Abbreviations: APOTs, amyloid-producing odontogenic tumors; CK, cytokeratin; SMA, smooth muscle actin; SR, stellate reticulum. Percentage of immunolabeled cells (neoplastic cells, ameloblasts, and SR). +++, >50%; ++, 20%-50%; +, 3%-20%; –, 0%-3%. Amyloid materials and enamel: +, positive; –, negative.

^aCK19, positive neoplastic cells in stellate reticulum.

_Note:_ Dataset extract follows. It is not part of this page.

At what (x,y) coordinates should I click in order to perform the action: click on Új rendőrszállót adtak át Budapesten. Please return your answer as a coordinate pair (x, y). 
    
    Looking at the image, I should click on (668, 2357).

APOTs of dogs and cats has been described as multilocular and composed of odontogenic epithelial cells arranged in islands, strands and sheets, separated by variably thickened fibrous connective tissue. In islands and strands of epithelial cells, the peripheral cells are arranged in a palisading fashion, while the central cells are polyhedral with a stellate, sheet-like or rarely random arrangement. Eosinophilic spherules surrounded by neoplastic cells are congophilic both with and without 5% potassium permanganate pretreatment, and have apple-green birefringence under polarized light microscopy. ^1,2,5,9 The dermal neoplasms in the current cats had similar histopathological findings to these previously described dog and cat APOTs. The neoplasms were clearly demarcated from the dermis by thick fibrous-vascular connective tissue, and did not invade the peripheral soft tissue. The current neoplasms were diagnosed as dermal APOTs of the facial skin by histopathological examination.

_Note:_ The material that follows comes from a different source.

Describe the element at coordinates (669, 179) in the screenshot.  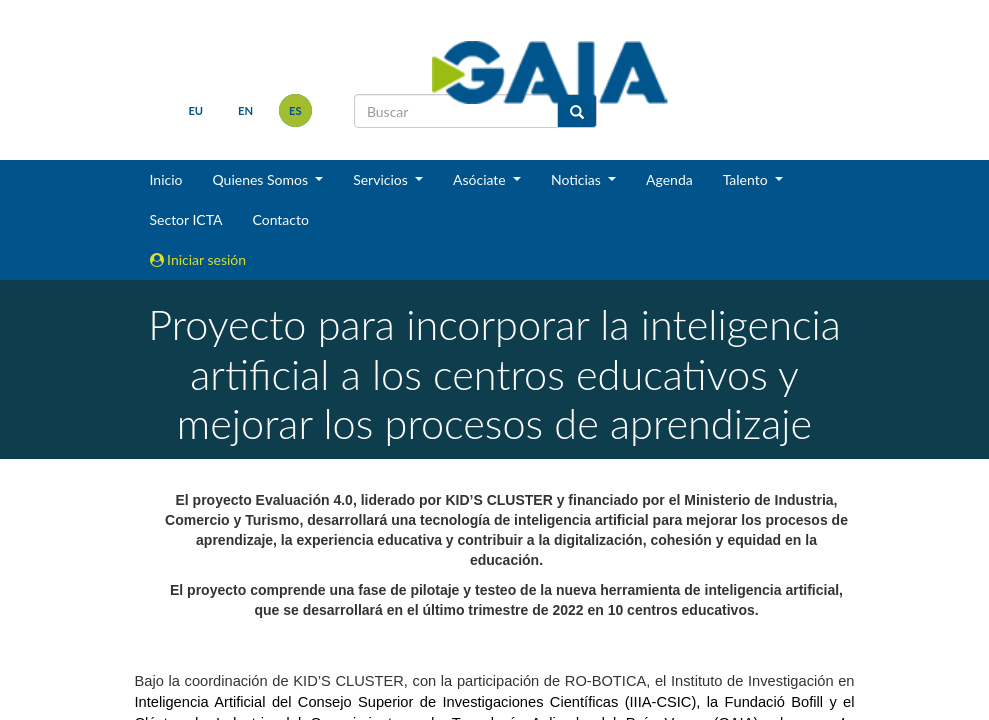 I see `Agenda` at that location.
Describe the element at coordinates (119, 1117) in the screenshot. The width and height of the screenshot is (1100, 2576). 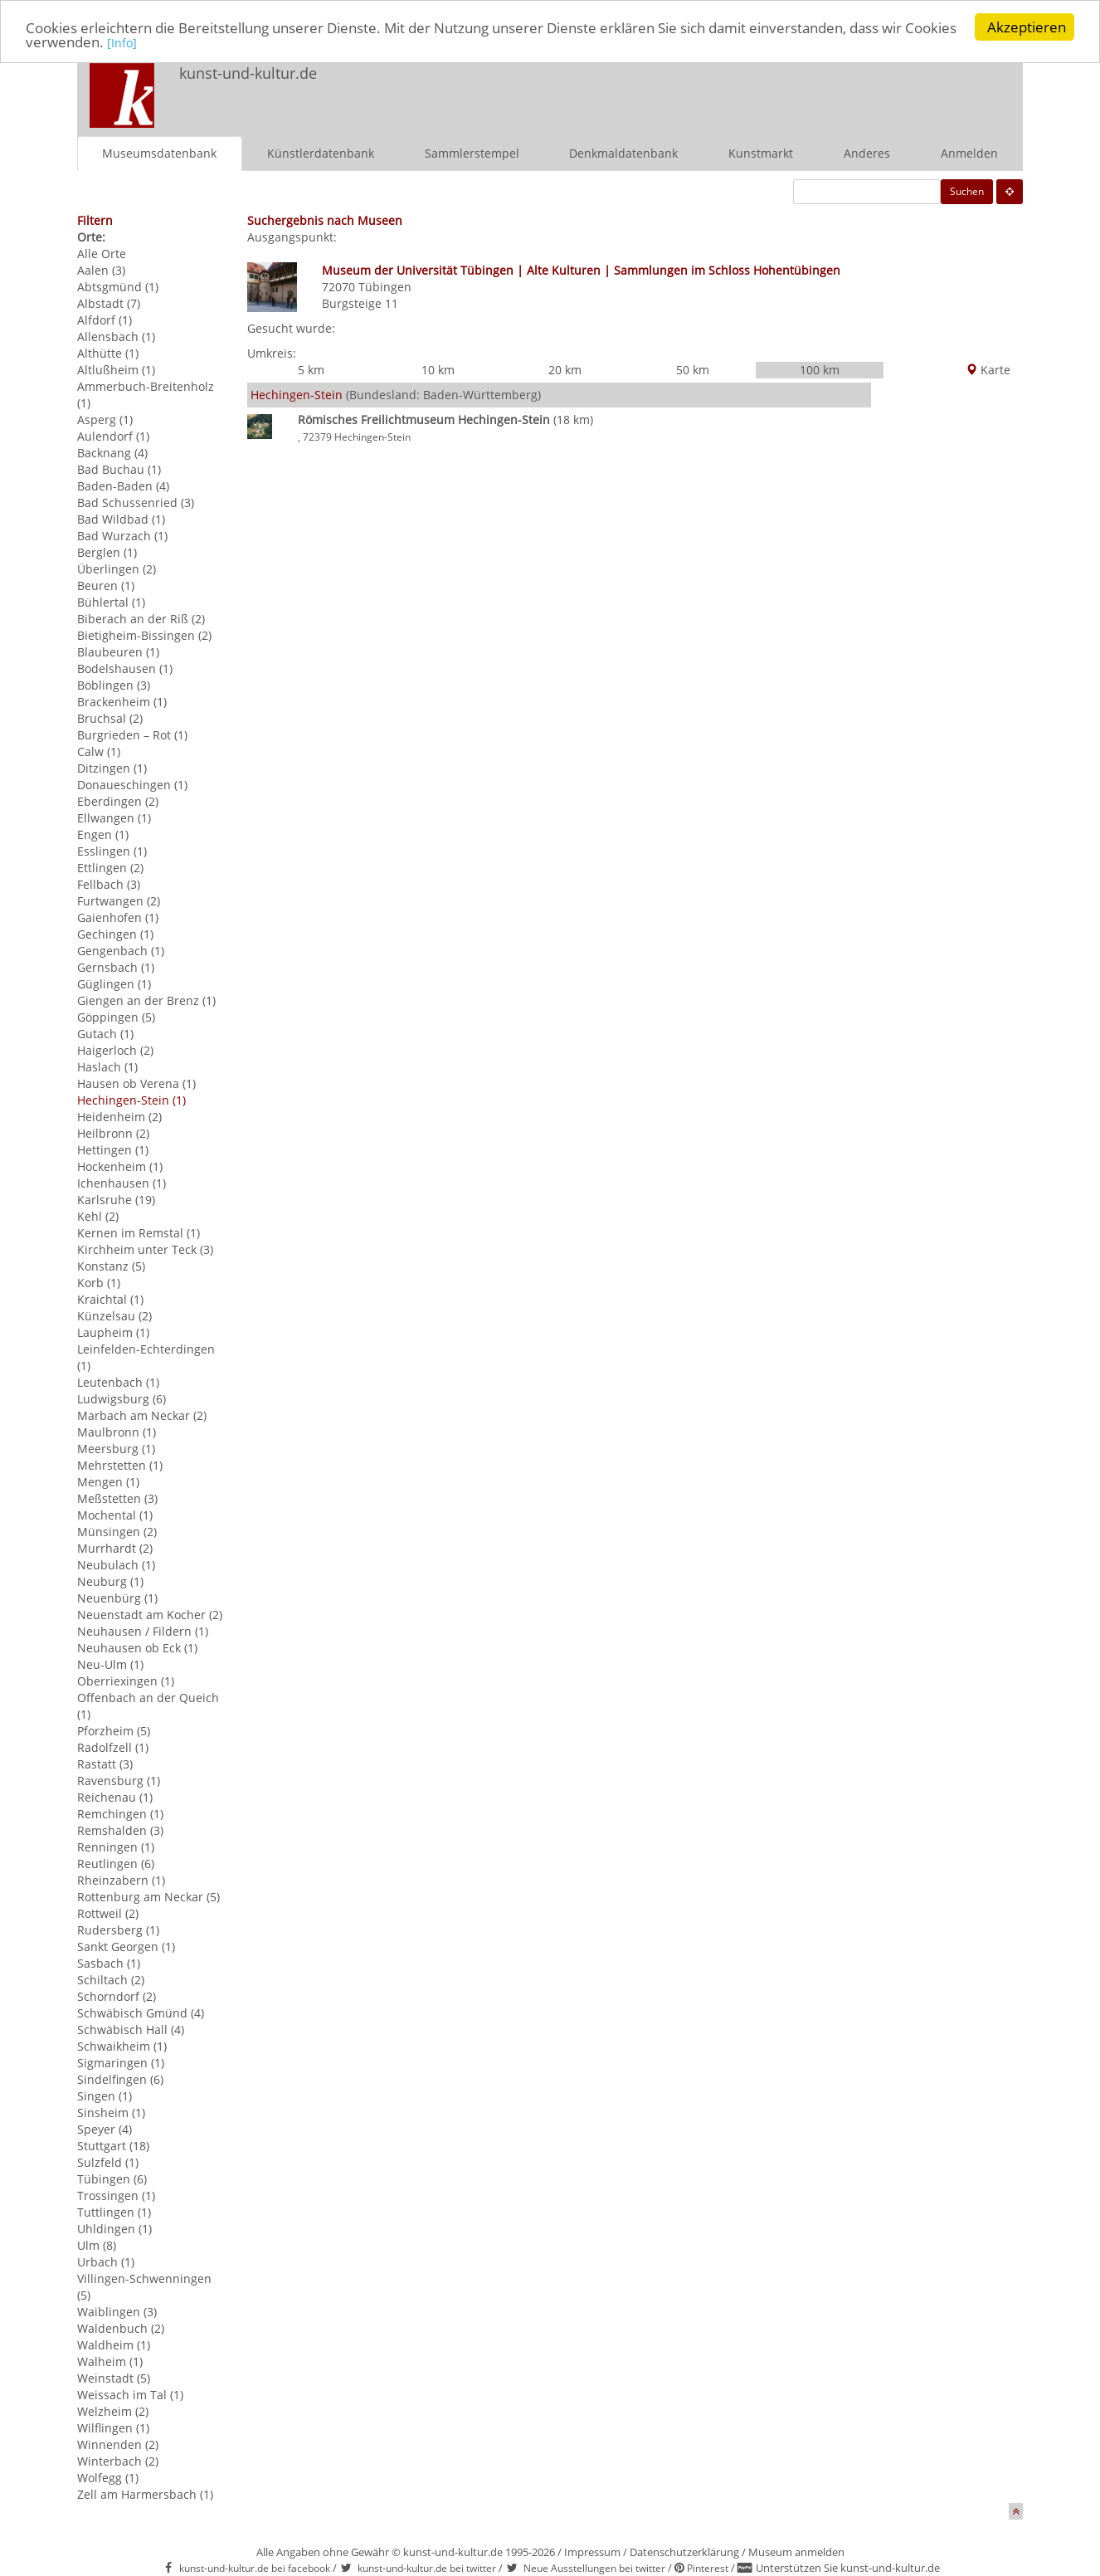 I see `Heidenheim (2)` at that location.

We and others have previously demonstrated, by biochemical and immunohistochemical examinations, that the amyloid deposits in canine APOT are derived from the enamel proteins secreted by ameloblastic epithelium. ⁵ In the present study, ameloblastin, amelogenin and sheathlin were detected by immunohistochemistry in the amyloid materials of 3 dermal APOTs. These enamel proteins are produced by ameloblasts at different stages of development and are considered to play various roles in the modulation of mineral deposition and crystal growth during tooth morphogenesis. ¹⁰ Thus, amyloid materials in the dermal APOTs are derived from proteins with similar amino acid sequence as ameloblastin, sheathlin and amelogenin, like in the gingival APOTs of dog and cat. On the other hand, laminin, vimentin, and odontogenic ameloblast-associated protein (ODAM) have been examined using antibodies specific to these proteins, but positive immunostaining was restricted to a few cats. ^1,2,9 Positive labeling of CKs, nerve growth factor receptor, and collagen type I, III and IV have not been detected in the amyloid deposits. ^2,9 Therefore, these proteins are not considered to be precursors of amyloid materials, at least in feline APOTs. ^1,2,9

Immunohistochemical characterization of the neoplastic epithelial cells of feline APOTs has been performed in a few studies. ^1,2,9 Positive signals of pan-CK, AE1/AE3, CK14, and CK19 were always detected in the cytoplasm with variable intensity. ^1,2,9 However, vimentin, laminin, GFAP, S100, calretinin, and ODAM were not detected in all feline APOTs. ^1,2,9 Also, positive signals of nerve growth factor receptor were found in the neoplastic cells of 2 out of 3 cats. ² CKs, vimentin, SMA, desmin, and GFAP are cytoplasmic cytoskeletal proteins of intermediate filaments. Neoplastic cells of the dermal APOTs reacted with anti-CK13, CK14 and CK19 (localized in stellate reticulum cells), and did not react with anti-CK10 antibody. By comparison, ameloblasts of normal tooth germ strongly reacted with anti-CK13, CK14 and CK19 antibodies, but did not react with anti-CK10 antibody. ^3,8 These results suggest that neoplastic cells of APOTs have some characteristics of ameloblastic epithelial cells of normal tooth germ, but that these cells may have the ability to differentiate into various epithelial cells involved in the development of teeth. ^3,8

APOTs are considered to be neoplasms derived from residual odontogenic epithelial cells found near the tooth (central) or in the gingival epithelium (peripheral). ⁴ APOTs reported in cats and dogs has been restricted to the oral cavity and, to the best of our knowledge, there have been no reports of APOTs in the facial skin of any animals. APOTs of the supraorbital skin and labial skin in the present report had histopathological and immunohistochemical characteristics similar to those in the gingiva of dogs and cats. These results suggest that the residual odontogenic epithelial cells exist in the facial skin outside of the oral cavity.